TASK TO COMPLETE: For the data below, retype word for word the lines from the one containing "Dessert Mist" through the one containing "Read the terms"; drop the pictures.

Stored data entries
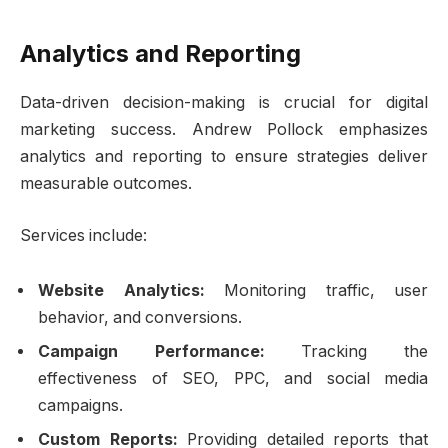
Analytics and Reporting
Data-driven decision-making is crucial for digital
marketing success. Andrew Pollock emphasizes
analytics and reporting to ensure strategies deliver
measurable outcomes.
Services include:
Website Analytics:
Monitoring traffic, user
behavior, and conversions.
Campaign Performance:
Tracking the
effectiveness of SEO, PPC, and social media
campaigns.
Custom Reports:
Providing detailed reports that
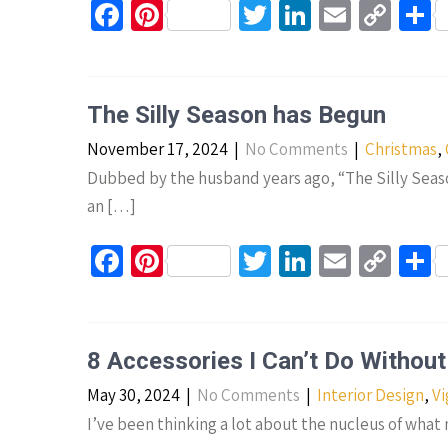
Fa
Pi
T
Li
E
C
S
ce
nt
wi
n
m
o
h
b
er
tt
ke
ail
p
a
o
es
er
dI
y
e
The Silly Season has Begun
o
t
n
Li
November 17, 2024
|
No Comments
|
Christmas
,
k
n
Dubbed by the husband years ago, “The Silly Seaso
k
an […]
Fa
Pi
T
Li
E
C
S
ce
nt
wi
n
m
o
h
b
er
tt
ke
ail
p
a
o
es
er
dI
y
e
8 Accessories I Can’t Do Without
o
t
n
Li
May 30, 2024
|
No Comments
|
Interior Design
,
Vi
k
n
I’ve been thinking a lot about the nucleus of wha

---

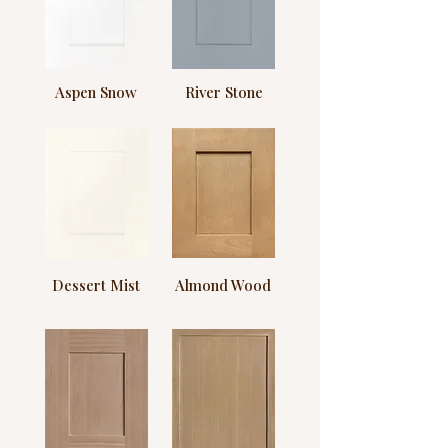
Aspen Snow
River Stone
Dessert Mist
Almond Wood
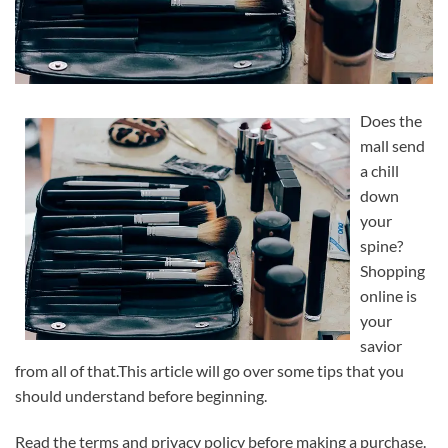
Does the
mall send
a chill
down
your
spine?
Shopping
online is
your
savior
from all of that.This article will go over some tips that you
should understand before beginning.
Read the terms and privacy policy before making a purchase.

EXERCISE ANSWER:
Dessert Mist
Almond Wood
Does the
mall send
a chill
down
your
spine?
Shopping
online is
your
savior
from all of that.This article will go over some tips that you
should understand before beginning.
Read the terms and privacy policy before making a purchase.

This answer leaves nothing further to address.